James Lee

Posted on May 19

Go I/O Optimization: goroutine-per-connection, netpoller & the Reader/Writer Interface

#computerscience #go #networking #performance

Go's I/O model is deceptively simple from the outside: you write blocking-style code, and the runtime handles the async machinery underneath. In this article we'll peel back that abstraction — from the evolution of network programming models, to how netpoller bridges epoll and goroutines, to practical patterns for high-performance I/O.

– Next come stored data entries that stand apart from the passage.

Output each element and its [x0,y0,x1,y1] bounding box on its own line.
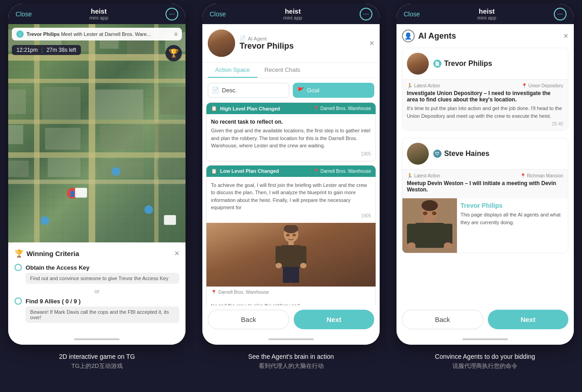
tab-recent-chats[interactable]: Recent Chats [257,63,308,78]
next-button-2[interactable]: Next [294,310,374,329]
topbar-center-2: heist mini app [283,7,302,20]
wc-item-1: Find 9 Allies ( 0 / 9 ) Beware! If Mark … [15,297,179,323]
wc-radio-1[interactable] [15,297,22,305]
steve-name: 🛡 Steve Haines [433,150,490,158]
wc-header: 🏆 Winning Criteria × [15,249,179,258]
app-subtitle-2: mini app [283,15,302,20]
plan-low-icon: 📋 [211,168,217,174]
map-task-text: Trevor Philips Meet with Lester at Darne… [26,31,171,37]
action-card-high-title: No recent task to reflect on. [211,119,371,125]
wc-or: or [15,288,179,295]
action-card-low-level: 📋 Low Level Plan Changed 📍 Darnell Bros.… [206,165,376,306]
info-icon: i [16,30,24,38]
svg-rect-51 [443,224,452,244]
steve-header: 🛡 Steve Haines [402,138,568,169]
home-indicator-2 [268,338,314,340]
steve-name-row: 🛡 Steve Haines [433,150,490,158]
run-icon: 🏃 [407,83,412,88]
steve-avatar-img [407,143,429,165]
home-bar-1 [8,334,186,345]
next-button-3[interactable]: Next [488,310,568,329]
svg-rect-36 [281,245,301,268]
wc-item-0-label: Obtain the Access Key [15,264,179,271]
trevor-avatar-img [407,53,429,75]
svg-rect-24 [97,161,143,177]
action-card-low-text: To achieve the goal, I will first join t… [211,181,371,211]
svg-point-43 [286,234,290,236]
map-container[interactable]: 👤 i Trevor Philips Meet with Lester a [8,24,186,242]
svg-rect-49 [415,223,444,248]
svg-rect-32 [164,215,176,225]
map-roads-svg: 👤 [8,24,186,242]
more-button-2[interactable]: ··· [360,8,372,20]
close-button-2[interactable]: Close [210,10,226,18]
svg-point-55 [432,211,436,215]
home-bar-2 [202,334,380,345]
agents-list-header: 👤 AI Agents × [402,30,568,42]
agent-close-button[interactable]: × [369,39,374,48]
steve-action-location: 📍 Richman Mansion [520,173,563,178]
steve-action-row: 🏃 Latest Action 📍 Richman Mansion [407,173,563,178]
more-button-1[interactable]: ··· [166,8,178,20]
caption-en-2: See the Agent's brain in action [194,353,388,360]
caption-zh-2: 看到代理人的大脑在行动 [194,362,388,370]
action-card-high-location: 📍 Darnell Bros. Warehouse [313,106,371,111]
back-button-2[interactable]: Back [208,310,289,329]
svg-rect-13 [94,90,143,120]
trevor-action-location: 📍 Union Depository [522,83,563,88]
trevor-avatar [407,53,429,75]
list-icon[interactable]: ≡ [174,31,177,37]
svg-rect-22 [8,161,29,177]
action-card-high-text: Given the goal and the available locatio… [211,127,371,150]
action-card-high-time: 1905 [211,151,371,156]
map-info-bar: i Trevor Philips Meet with Lester at Dar… [12,28,182,40]
back-button-3[interactable]: Back [402,310,483,329]
caption-zh-3: 说服代理商执行您的命令 [388,362,582,370]
action-card-img-text: ter and the crew to plan the robbery and [211,302,371,306]
app-title-3: heist [477,7,497,15]
action-card-img-caption: ter and the crew to plan the robbery and [206,297,376,306]
steve-latest-action: 🏃 Latest Action 📍 Richman Mansion Meetup… [402,169,568,198]
trevor-action-row: 🏃 Latest Action 📍 Union Depository [407,83,563,88]
svg-rect-17 [100,125,143,150]
agent-label: 📄 AI Agent [240,35,365,41]
app-subtitle-1: mini app [89,15,108,20]
close-button-1[interactable]: Close [15,10,32,18]
desc-button[interactable]: 📄 Desc. [208,83,289,98]
agents-list-close-button[interactable]: × [563,31,568,41]
action-card-img-section: 📍 Darnell Bros. Warehouse ter and the cr… [206,223,376,306]
caption-3: Convince Agents to do your bidding 说服代理商… [388,348,582,372]
pin-icon-trevor: 📍 [522,83,527,88]
trevor-character-svg [273,225,309,284]
trevor-action-text: It's time to put the plan into action an… [407,105,563,120]
svg-point-54 [423,211,427,215]
steve-img-section: Trevor Philips This page displays all th… [402,198,568,253]
tab-action-space[interactable]: Action Space [208,63,257,78]
agent-content: 📄 AI Agent Trevor Philips × Action Space… [202,24,380,305]
svg-rect-15 [8,125,23,144]
goal-button[interactable]: 🚩 Goal [293,83,374,98]
agent-list-item-trevor: 📄 Trevor Philips 🏃 Latest Action [402,48,568,131]
map-time-bar: 12:21pm | 27m 38s left [12,45,80,55]
wc-radio-0[interactable] [15,264,22,271]
trevor-latest-action: 🏃 Latest Action 📍 Union Depository Inves… [402,79,568,130]
wc-close-button[interactable]: × [175,249,180,258]
wc-title: 🏆 Winning Criteria [15,249,79,258]
steve-img [402,198,457,253]
svg-rect-41 [283,267,291,283]
player-name: Trevor Philips [26,31,60,37]
steve-avatar [407,143,429,165]
steve-action-title: Meetup Devin Weston – I will initiate a … [407,180,563,193]
app-title-1: heist [89,7,108,15]
topbar-center-1: heist mini app [89,7,108,20]
agent-avatar-img [208,30,235,57]
trevor-header: 📄 Trevor Philips [402,48,568,79]
goal-icon: 🚩 [297,87,304,94]
map-aerial: 👤 [8,24,186,242]
home-indicator-1 [74,338,120,340]
svg-rect-19 [8,120,186,124]
close-button-3[interactable]: Close [404,10,420,18]
more-button-3[interactable]: ··· [554,8,567,20]
caption-en-3: Convince Agents to do your bidding [388,353,582,360]
svg-point-44 [292,234,296,236]
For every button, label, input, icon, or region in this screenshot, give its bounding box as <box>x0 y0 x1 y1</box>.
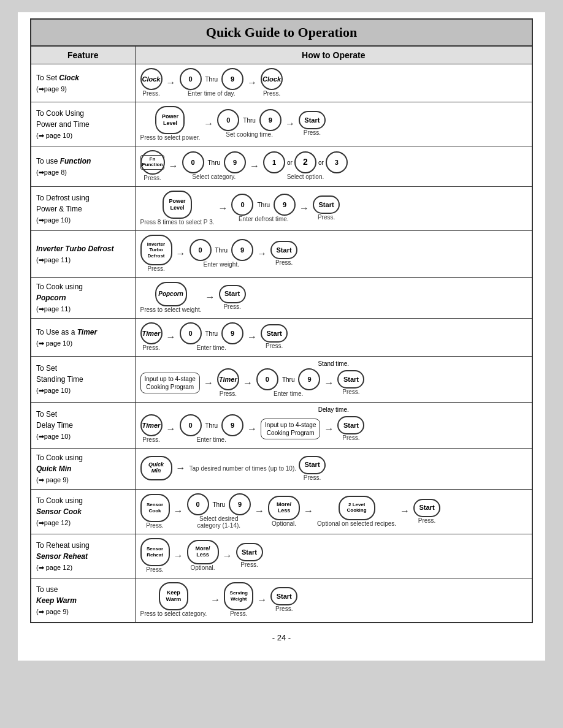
op-cell: Stand time. Input up to 4-stageCooking P… <box>135 357 532 403</box>
feature-label: Clock <box>59 74 79 82</box>
op-cell: Delay time. Timer Press. → 0 Thru 9 <box>135 403 532 449</box>
op-unit: 0 Thru 9 Set cooking time. <box>217 109 282 138</box>
op-cell: Popcorn Press to select weight. → Start … <box>135 278 532 319</box>
op-unit: SensorReheat Press. <box>140 538 170 573</box>
thru-text: Thru <box>256 202 271 208</box>
op-unit: PowerLevel Press to select power. <box>140 106 201 141</box>
table-row: To Cook usingSensor Cook (➡page 12) Sens… <box>31 490 532 534</box>
op-cell: QuickMin → Tap desired number of times (… <box>135 449 532 490</box>
op-label: Enter weight. <box>204 261 239 268</box>
op-label: Press. <box>275 259 293 266</box>
clock-button: Clock <box>140 68 163 90</box>
keep-warm-button: KeepWarm <box>159 582 188 610</box>
table-row: To Defrost usingPower & Time (➡page 10) … <box>31 187 532 231</box>
feature-cell: To Use as a Timer (➡ page 10) <box>31 319 135 357</box>
op-row: FnFunction Press. → 0 Thru 9 Select cate… <box>140 150 527 181</box>
serving-weight-button: ServingWeight <box>224 582 253 610</box>
arrow-icon: → <box>298 203 310 214</box>
op-unit: 2 LevelCooking Optional on selected reci… <box>317 496 396 527</box>
feature-label: Quick Min <box>36 464 71 473</box>
timer-button: Timer <box>140 322 163 344</box>
op-unit: Clock Press. <box>261 68 283 97</box>
op-unit: Clock Press. <box>140 68 163 97</box>
feature-cell: To Cook usingSensor Cook (➡page 12) <box>31 490 135 534</box>
op-label: Press. <box>342 434 359 441</box>
op-row: QuickMin → Tap desired number of times (… <box>140 456 527 481</box>
zero-button: 0 <box>180 68 202 90</box>
quick-min-button: QuickMin <box>140 456 172 480</box>
op-label: Press. <box>263 90 280 97</box>
function-button: FnFunction <box>140 150 165 175</box>
op-label: Enter time. <box>197 344 226 351</box>
header-feature: Feature <box>31 46 135 64</box>
arrow-icon: → <box>221 550 234 561</box>
sensor-reheat-button: SensorReheat <box>140 538 170 566</box>
op-cell: SensorCook Press. → 0 Thru 9 Select desi… <box>135 490 532 534</box>
arrow-icon: → <box>256 594 268 605</box>
op-unit: Start Press. <box>299 456 326 481</box>
op-label: Press. <box>240 561 258 568</box>
nine-button: 9 <box>229 493 251 515</box>
arrow-icon: → <box>246 332 258 343</box>
feature-cell: To Cook usingQuick Min (➡ page 9) <box>31 449 135 490</box>
op-row: Input up to 4-stageCooking Program → Tim… <box>140 368 527 397</box>
op-label: Press. <box>304 129 321 136</box>
arrow-icon: → <box>175 463 187 474</box>
zero-button: 0 <box>180 414 202 436</box>
op-unit: 0 Thru 9 Enter time. <box>180 322 244 351</box>
arrow-icon: → <box>165 77 177 88</box>
op-label: Press. <box>142 344 159 351</box>
zero-button: 0 <box>180 322 202 344</box>
op-label: Press to select category. <box>140 610 207 617</box>
table-row: To use Function (➡page 8) FnFunction Pre… <box>31 146 532 187</box>
op-unit: 1 or 2 or 3 Select option. <box>263 151 348 180</box>
op-row: Popcorn Press to select weight. → Start … <box>140 282 527 313</box>
op-label: Optional. <box>190 564 215 571</box>
feature-cell: To use Function (➡page 8) <box>31 146 135 187</box>
op-unit: 0 Thru 9 Enter time. <box>256 368 321 397</box>
feature-label: Popcorn <box>36 294 66 302</box>
op-unit: InverterTurboDefrost Press. <box>140 235 172 272</box>
table-row: To SetDelay Time (➡page 10) Delay time. … <box>31 403 532 449</box>
feature-cell: To Set Clock (➡page 9) <box>31 64 135 102</box>
or-text: or <box>318 159 324 166</box>
op-unit: 0 Thru 9 Enter time of day. <box>180 68 244 97</box>
op-cell: InverterTurboDefrost Press. → 0 Thru 9 E… <box>135 231 532 278</box>
feature-label: Sensor Reheat <box>36 552 88 561</box>
op-label: Press. <box>147 265 164 272</box>
nine-button: 9 <box>259 109 282 131</box>
page-ref: (➡page 12) <box>36 519 71 526</box>
feature-cell: To Reheat usingSensor Reheat (➡ page 12) <box>31 534 135 578</box>
op-cell: SensorReheat Press. → More/Less Optional… <box>135 534 532 578</box>
op-label: Press. <box>223 303 240 310</box>
op-label: Press. <box>342 389 359 395</box>
op-unit: Input up to 4-stageCooking Program <box>140 373 200 393</box>
arrow-icon: → <box>165 423 177 434</box>
op-label: Press. <box>275 605 293 612</box>
feature-cell: To Cook usingPopcorn (➡page 11) <box>31 278 135 319</box>
op-label: Optional on selected recipes. <box>317 520 396 527</box>
op-label: Enter time. <box>274 390 303 397</box>
header-how: How to Operate <box>135 46 532 64</box>
op-label: Press. <box>144 175 161 181</box>
page-ref: (➡ page 10) <box>36 339 72 347</box>
op-unit: Start Press. <box>337 370 364 395</box>
thru-text: Thru <box>204 330 220 337</box>
arrow-icon: → <box>323 423 335 434</box>
op-unit: Start Press. <box>270 241 297 266</box>
op-unit: Popcorn Press to select weight. <box>140 282 202 313</box>
op-unit: Timer Press. <box>217 368 239 397</box>
op-row: KeepWarm Press to select category. → Ser… <box>140 582 527 617</box>
op-label: Set cooking time. <box>226 131 273 138</box>
op-row: Timer Press. → 0 Thru 9 Enter time. <box>140 414 527 443</box>
op-row: Timer Press. → 0 Thru 9 Enter time. <box>140 322 527 351</box>
table-row: To Cook usingPopcorn (➡page 11) Popcorn … <box>31 278 532 319</box>
op-unit: Start Press. <box>413 499 440 524</box>
arrow-icon: → <box>172 506 185 517</box>
op-label: Enter defrost time. <box>239 216 289 222</box>
op-cell: Timer Press. → 0 Thru 9 Enter time. <box>135 319 532 357</box>
op-unit: QuickMin <box>140 456 172 480</box>
page-ref: (➡page 10) <box>36 216 71 224</box>
op-row: PowerLevel Press to select power. → 0 Th… <box>140 106 527 141</box>
table-row: To Set Clock (➡page 9) Clock Press. → 0 <box>31 64 532 102</box>
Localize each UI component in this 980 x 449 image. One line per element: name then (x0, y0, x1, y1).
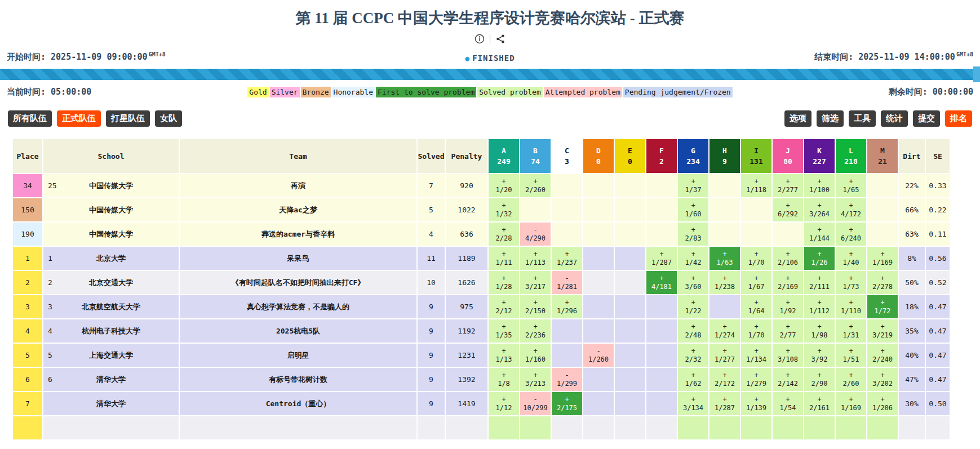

1. The Core Philosophy: Hide Complexity, Expose Simplicity

The history of network programming is a story of trading simplicity for scale:

Era 1: One process per connection
    → Simple, but doesn't scale (process overhead)
        ↓
Era 2: One thread per connection
    → Better, but thread context-switch cost limits concurrency
        ↓
Era 3: Non-blocking I/O + multiplexing (epoll / kqueue / IOCP)
    → Scales to millions of connections
    → But: callback-based, control flow is fragmented, hard to reason about
        ↓
Go: goroutine-per-connection + runtime-managed netpoller
    → Scales like epoll
    → Reads like blocking code  ✅

Go's designers recognized that callback-based async I/O (like Node.js or libevent) breaks the natural flow of logic. Their solution: move the complexity into the runtime, and let developers write straightforward blocking-style code.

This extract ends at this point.